Auffällig ist, dass die für das Parteienvertrauen relevanten Enttäuschungen allesamt mit liberalen Vorstellungen von Demokratie verbunden sind. „Dieses Ergebnis kann allgemein als ein Ausweis dafür angesehen werden, dass der Liberalismus weiterhin stark unsere Vorstellungen von der Demokratie prägt“, konstatiert Prof. Brodocz. „Aber auch liberale Erwartungen müssen nicht unbedingt konsistent sein. So hat unsere Befragung etwa gezeigt, dass ein Großteil der Jugendlichen gleichzeitig erwartet, dass die Parteien ihre Politik am Mehrheitswillen ausrichten sollen, der sich in den Wahlergebnissen zeigt; zugleich aber auch auf kurzfristig wechselnde Stimmungen im Bürgerwillen während einer Legislaturperiode reagieren sollen. Werden diese widersprüchlichen Erwartungen von den Jugendlichen nicht reflektiert, finden sich die Parteien schnell in einer Enttäuschungsfalle wieder: Egal was sie tun – sie können den Erwartungen der Bürgerinnen und Bürger gar nicht gerecht werden. Das wird insbesondere dann zum Problem, wenn dadurch die Parteienverdrossenheit der Jugendlichen in ein generelles Misstrauen gegenüber der Demokratie als Ganze umzuschlagen droht“.
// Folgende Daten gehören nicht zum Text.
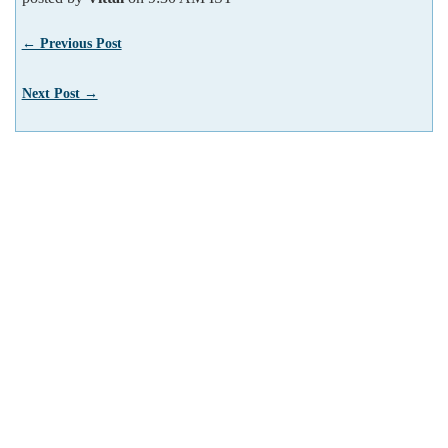
← Previous Post
Next Post →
Nach Ansicht der Erfurter Forschungsgruppe kann diesen Gefahren die schulische wie außerschulische Demokratiebildung durch eine (selbst-)reflexive Ausrichtung entgegenwirken. Zum einen sollte sich die Demokratiebildung immer wieder ihre eigene normative Prägewirkung vor Augen führen. Zum anderen sollte sie es auch den Jugendlichen ermöglichen, ihre Erwartungen und Enttäuschungen gemeinsam zu reflektieren sowie eigene Erfahrungen mit der Komplexität demokratischer Entscheidungsprozesse zu machen.
Das Forschungsprojekt wurde aus Mitteln des Thüringer Ministeriums für Bildung, Jugend und Sport und der Stiftung Demokratische Jugend finanziert.